Marguerite était horriblement vexée.

– J’aime mieux être une bourgeoise de la rue du Sentier qu’une cocotte de l’avenue Raphaël! s’écria-t-elle en fermant ses petits poings.

Pold fit, en riant:

– Ah! la méchante! Ah! la vilaine qui insulte sa sœur!…

– Vous ne la méprisez pas, celle-là?

– Je ne la méprise pas…

– Vous l’aimez?

– Je l’adore!…

– Vous dites? demanda Mme Martinet, suffoquée.

– Je dis: «Je l’adore!»

– Vous l’adorez?… Oh!…

Et Marguerite se précipita sur Pold qu’elle griffa au visage.

– Bas les pattes, fit Pold. Tu sais, Marguerite, la moutarde commence à me monter au nez!…

– Ah! tu l’adores!… Tu l’adores!… Eh bien, et moi?…

Pold poussa la porte, se jeta dans le jardin et lui lança cette dernière réplique:

– Toi?… Tu me rases!

Mme Martinet en eut la respiration coupée. Elle alla se recoucher et donna, jusqu’au jour, libre cours à son indignation.
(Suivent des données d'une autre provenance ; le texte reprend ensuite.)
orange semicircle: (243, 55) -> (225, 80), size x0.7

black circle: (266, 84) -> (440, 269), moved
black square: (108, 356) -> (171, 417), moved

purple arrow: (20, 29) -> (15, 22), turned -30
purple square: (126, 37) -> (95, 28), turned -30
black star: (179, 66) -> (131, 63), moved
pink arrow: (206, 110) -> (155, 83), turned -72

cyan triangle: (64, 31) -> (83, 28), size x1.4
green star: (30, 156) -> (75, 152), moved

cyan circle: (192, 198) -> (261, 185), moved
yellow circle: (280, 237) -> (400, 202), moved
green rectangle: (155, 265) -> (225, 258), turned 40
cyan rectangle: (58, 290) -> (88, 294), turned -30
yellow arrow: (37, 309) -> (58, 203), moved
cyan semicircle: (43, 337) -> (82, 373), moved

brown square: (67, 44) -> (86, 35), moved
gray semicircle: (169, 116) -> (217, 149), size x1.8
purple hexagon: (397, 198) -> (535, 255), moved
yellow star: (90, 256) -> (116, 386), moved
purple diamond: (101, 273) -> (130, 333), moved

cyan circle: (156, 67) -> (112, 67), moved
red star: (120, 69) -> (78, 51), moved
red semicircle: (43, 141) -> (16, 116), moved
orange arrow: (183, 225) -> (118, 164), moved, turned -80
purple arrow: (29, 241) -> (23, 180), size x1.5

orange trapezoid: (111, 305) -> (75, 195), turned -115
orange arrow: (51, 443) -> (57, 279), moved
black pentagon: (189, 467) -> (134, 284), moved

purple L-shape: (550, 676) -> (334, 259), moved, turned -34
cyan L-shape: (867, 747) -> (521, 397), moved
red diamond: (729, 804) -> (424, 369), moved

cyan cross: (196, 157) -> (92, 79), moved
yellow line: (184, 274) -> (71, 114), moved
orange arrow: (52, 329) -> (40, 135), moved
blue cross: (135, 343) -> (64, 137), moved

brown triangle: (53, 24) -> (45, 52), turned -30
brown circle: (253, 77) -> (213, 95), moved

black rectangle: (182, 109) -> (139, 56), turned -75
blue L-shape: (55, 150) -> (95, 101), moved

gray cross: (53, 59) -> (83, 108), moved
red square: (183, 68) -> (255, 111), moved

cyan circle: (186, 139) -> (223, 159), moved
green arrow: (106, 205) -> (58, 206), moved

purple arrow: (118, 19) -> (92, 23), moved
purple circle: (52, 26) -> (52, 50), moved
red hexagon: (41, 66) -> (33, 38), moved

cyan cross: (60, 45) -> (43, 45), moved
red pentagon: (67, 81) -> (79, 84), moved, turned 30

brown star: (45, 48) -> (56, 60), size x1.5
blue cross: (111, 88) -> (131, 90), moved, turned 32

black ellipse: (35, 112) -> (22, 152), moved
Aussitôt dans le jardin, Pold se dirigea vers la petite porte du mur de clôture qui donnait sur la campagne, du côté de la villa des Volubilis.

Il faisait fort nuit. Pold marchait avec précaution.

Au moment où il se croyait sorti déjà des Pavots, sur le seuil même de cette porte, il sentit tout à coup une main qui se posait sur son épaule.

Il fit un bond et poussa un cri.

Mais la main ne l’avait pas lâché, et l’ombre à laquelle appartenait cette main semblait fort menaçante.

– Monsieur Pold Lawrence, dit l’ombre, veuillez m’écouter un instant, s’il vous plaît.